The Japanese Space Agency, JAXA, selected LiteBIRD as the 2nd strategic L-class mission in May 2019 and in 2020 it was selected as one of the flagship projects of Japan's science funding agency, MEXT. At the European level, among the 9 countries involved in the European LiteBIRD collaboration, the French Space Agency (CNES) entered into a LiteBIRD-leading phase-A (with responsibility of the mid- and high-frequency telescopes) in 2020, while the Italian Space Agency (ASI) committed to LiteBIRD phase-A in 2018. Concurrently, preliminary discussions are being held with the European Space Agency (ESA) to build an ESA Mission of Opportunity for LiteBIRD.

The goal is to develop optics that support the deployment of over 3,000 cryogenically cooled bolometric receivers, the most sensitive mm-wavelength receiver ever constructed. The mid- and high-frequency telescopes, which are under European leadership, use two concentric lenses, cooled to 5-Kelvin, to focus radiation from the sky down to so-called bolometric detectors.

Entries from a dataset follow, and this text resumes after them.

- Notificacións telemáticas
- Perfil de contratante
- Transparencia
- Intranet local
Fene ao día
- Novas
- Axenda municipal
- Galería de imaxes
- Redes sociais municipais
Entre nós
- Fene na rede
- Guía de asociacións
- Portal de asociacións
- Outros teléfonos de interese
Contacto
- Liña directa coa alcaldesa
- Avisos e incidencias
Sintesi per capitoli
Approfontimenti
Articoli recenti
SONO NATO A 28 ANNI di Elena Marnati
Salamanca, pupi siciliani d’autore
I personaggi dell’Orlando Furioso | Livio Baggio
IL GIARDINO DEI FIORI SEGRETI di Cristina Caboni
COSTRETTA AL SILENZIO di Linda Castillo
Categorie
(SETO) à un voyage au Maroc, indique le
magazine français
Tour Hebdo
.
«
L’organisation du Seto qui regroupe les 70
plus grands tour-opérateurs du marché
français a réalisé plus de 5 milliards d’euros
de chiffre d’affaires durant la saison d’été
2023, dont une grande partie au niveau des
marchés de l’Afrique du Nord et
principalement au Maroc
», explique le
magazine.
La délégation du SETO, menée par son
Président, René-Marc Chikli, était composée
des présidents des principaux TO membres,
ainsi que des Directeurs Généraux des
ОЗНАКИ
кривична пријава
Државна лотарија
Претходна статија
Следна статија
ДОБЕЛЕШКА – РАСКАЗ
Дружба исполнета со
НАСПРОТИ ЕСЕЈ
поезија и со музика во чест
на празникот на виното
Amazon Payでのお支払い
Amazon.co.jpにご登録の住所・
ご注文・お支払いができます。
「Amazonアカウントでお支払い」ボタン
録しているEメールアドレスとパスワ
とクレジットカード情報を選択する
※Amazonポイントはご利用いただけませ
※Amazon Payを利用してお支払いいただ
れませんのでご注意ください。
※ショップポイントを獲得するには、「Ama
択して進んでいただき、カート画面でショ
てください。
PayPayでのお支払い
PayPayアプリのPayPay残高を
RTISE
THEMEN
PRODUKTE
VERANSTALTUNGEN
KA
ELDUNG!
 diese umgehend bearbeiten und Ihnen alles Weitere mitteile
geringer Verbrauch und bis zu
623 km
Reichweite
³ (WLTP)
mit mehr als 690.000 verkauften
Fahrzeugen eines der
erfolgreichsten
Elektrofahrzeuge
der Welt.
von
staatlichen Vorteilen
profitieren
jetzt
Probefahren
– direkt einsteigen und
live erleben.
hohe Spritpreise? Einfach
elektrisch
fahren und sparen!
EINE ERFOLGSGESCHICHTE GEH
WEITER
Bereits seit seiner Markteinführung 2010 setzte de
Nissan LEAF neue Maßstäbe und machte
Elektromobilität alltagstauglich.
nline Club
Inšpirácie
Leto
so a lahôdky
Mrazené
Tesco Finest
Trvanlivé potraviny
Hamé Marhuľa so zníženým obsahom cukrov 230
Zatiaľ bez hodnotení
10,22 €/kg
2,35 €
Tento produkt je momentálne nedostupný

These detectors measure variations in the sky temperature by coupling the incoming radiation to a thermally isolated dielectric chip that is cooled to 100 mK! 

A rendering of what the LiteBIRD satellite might look like
Rendering of the current LiteBIRD design with the low frequency instrument (left) and the mid- and high-frequency instrument (right). The three telescopes are surrounded by a series of concentric radiation shields that block the telescopes from unwanted light.


The telescopes will also employ a metamaterial polarization modulator mounted to a superconducting bearing system. The plate will rotate continuously in order to modulate the incoming signal and separate it from spurious signals that are generated internal to the telescope — a part of the systematic mitigation strategy.

Finally, absorbers are expected to line the cryogenic optical cavities of these telescopes and play a crucial role in maximizing the sensitivity of the satellite while reducing optical systematics. As part of this effort, Gudmundsson recently received funding from the Swedish Space Agency to develop the broadband absorber technologies that will help improve the experimental sensitivity and minimize straylight radiation in the optics. Recruitment for a postdoctoral position to lead this project is ongoing.

One of the biggest challenges to the LiteBIRD mission is to understand complications from Galactic foregrounds; microscopic dust particles in our own Galaxy align themselves with large scale magnetic fields and emit polarised thermal radiation at mm-wavelengths. To combat this, the LiteBIRD satellite is designed to deploy 15 frequency bands from 30-450 GHz which roughly corresponds to 0.7–10 mm wavelength radiation. This extensive frequency coverage together with a significant improvement in detector sensitivity compared to past missions, will allow the experiment to distinguish Galactic foregrounds from any primordial signal.